There is no doubt that the operation of today’s national airspace in the U.S., as compared to the system of even the relatively recent past, is more varied and challenging. The increasing use of unmanned aircraft systems and the increasing number of commercial space launches, for example, pose new complexities for the safe and efficient use of airspace. The scope of “excepted” activities required to ensure the continued safety of life and property in civil aviation in 2019 necessarily must cover the current national airspace system, not the system of the past. Furthermore, the length of the recent lapse in appropriations required the FAA to operate in an environment not experienced in prior lapses—one in which contingencies that were not expected at the outset of the lapse became increasingly likely as the lapse in appropriations continued.
Reflecting these differences, the FAA’s shutdown planning has evolved over time. Through 2009, the FAA designated its entire aviation inspection workforce as “excepted” and furloughed only a few of those inspectors. During the lapse in appropriations that occurred in 2013, on the other hand, the FAA initially furloughed a much greater portion of its aviation safety workforce, but eventually, as the lapse continued, the FAA recalled a large number of these employees. Most of the recalls of safety inspectors and other aviation safety employees conducted by the FAA in furtherance of the January 14 amendments were consistent with the recalls eventually made in 2013. Others reflected a new recognition that the national airspace of today is more complex than it once was.

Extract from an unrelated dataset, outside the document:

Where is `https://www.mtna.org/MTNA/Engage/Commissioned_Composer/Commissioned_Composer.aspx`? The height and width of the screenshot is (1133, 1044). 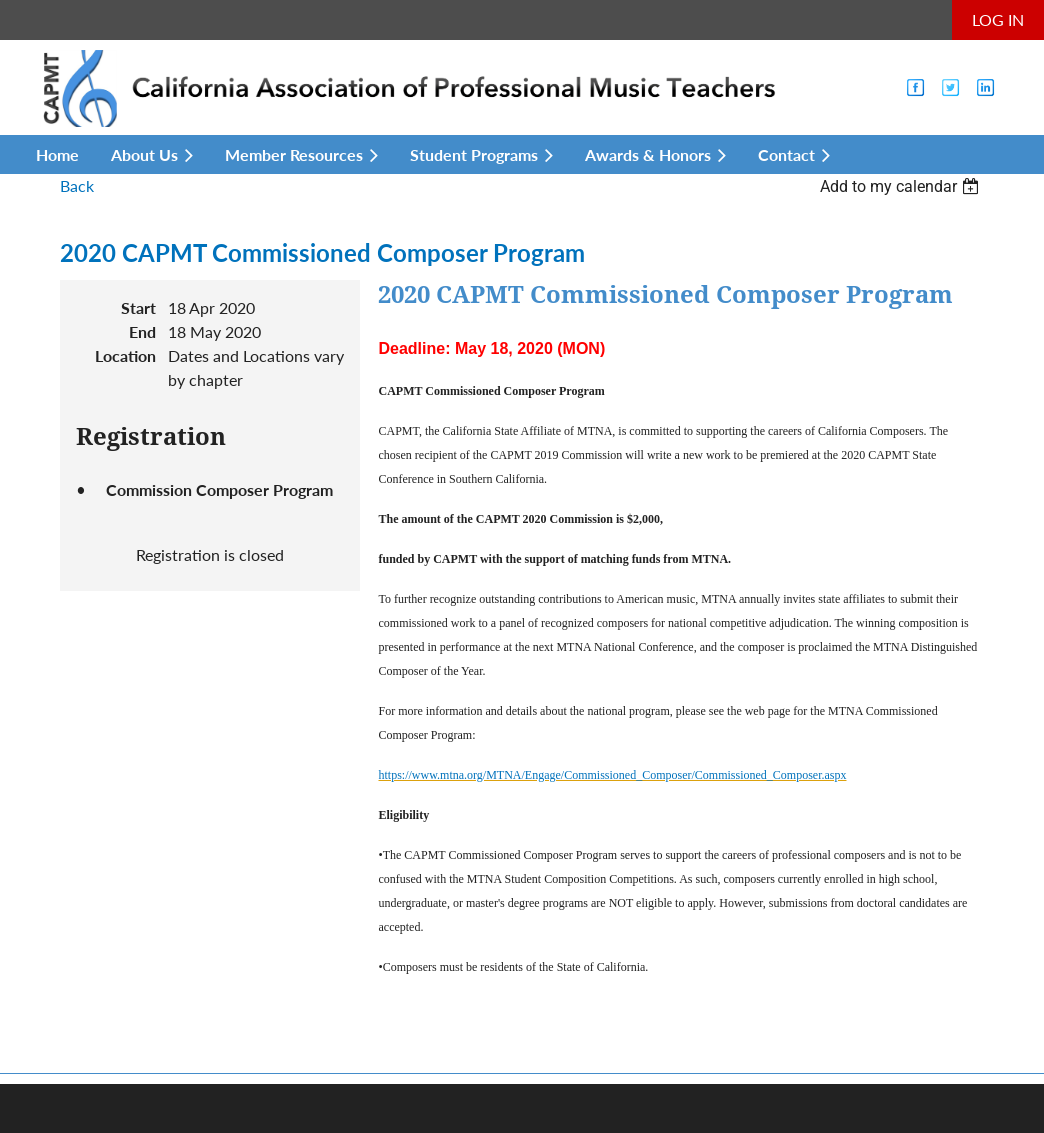 https://www.mtna.org/MTNA/Engage/Commissioned_Composer/Commissioned_Composer.aspx is located at coordinates (612, 775).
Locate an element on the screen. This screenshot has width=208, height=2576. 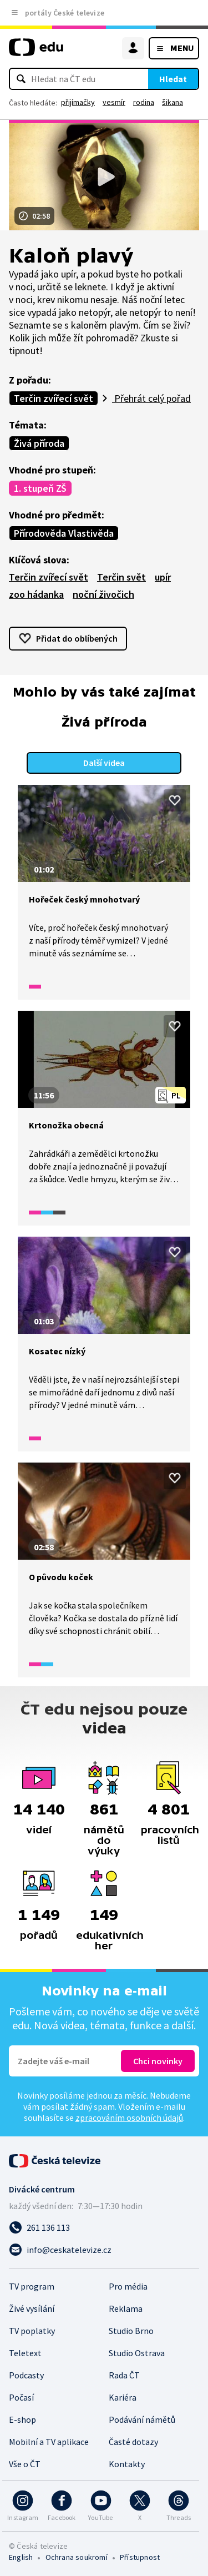 Přehrát celý pořad is located at coordinates (151, 398).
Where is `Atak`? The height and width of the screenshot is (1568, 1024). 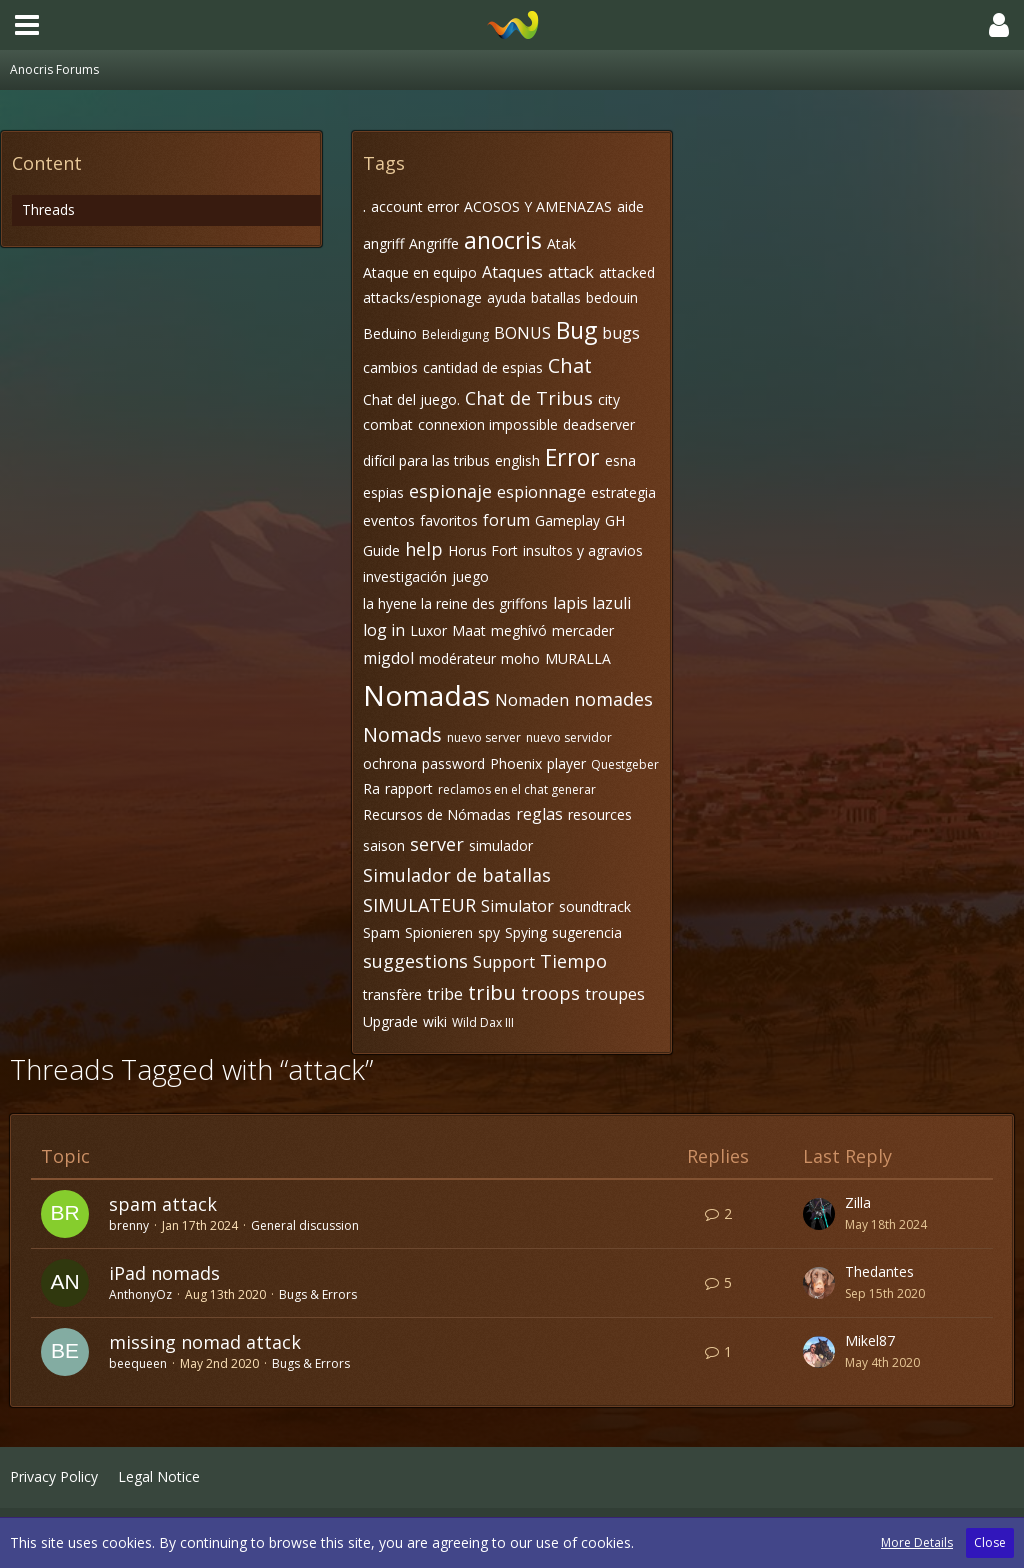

These expanded recalls are to be expected, based on the FAA’s operational experience. The longer a lapse in appropriations continues, the more—not the fewer—FAA safety personnel are needed to maintain the safe operation of the national airspace. The longer the lapse, the greater the need for the FAA to manage risk by providing inspection, certification, and other services to aircraft, airmen, and air carriers. As the national airspace expands and evolves to encompass new aircraft, commercial space operations, and unmanned aircraft systems, the FAA’s operations must keep pace to ensure the continued safety of the system as a whole, and not just the system as it once existed.
With foresight and proper planning, the FAA took the right steps in full compliance with the law to ensure that the necessary personnel were on the job during the lapse to maintain the safe operation of America’s vital national airspace.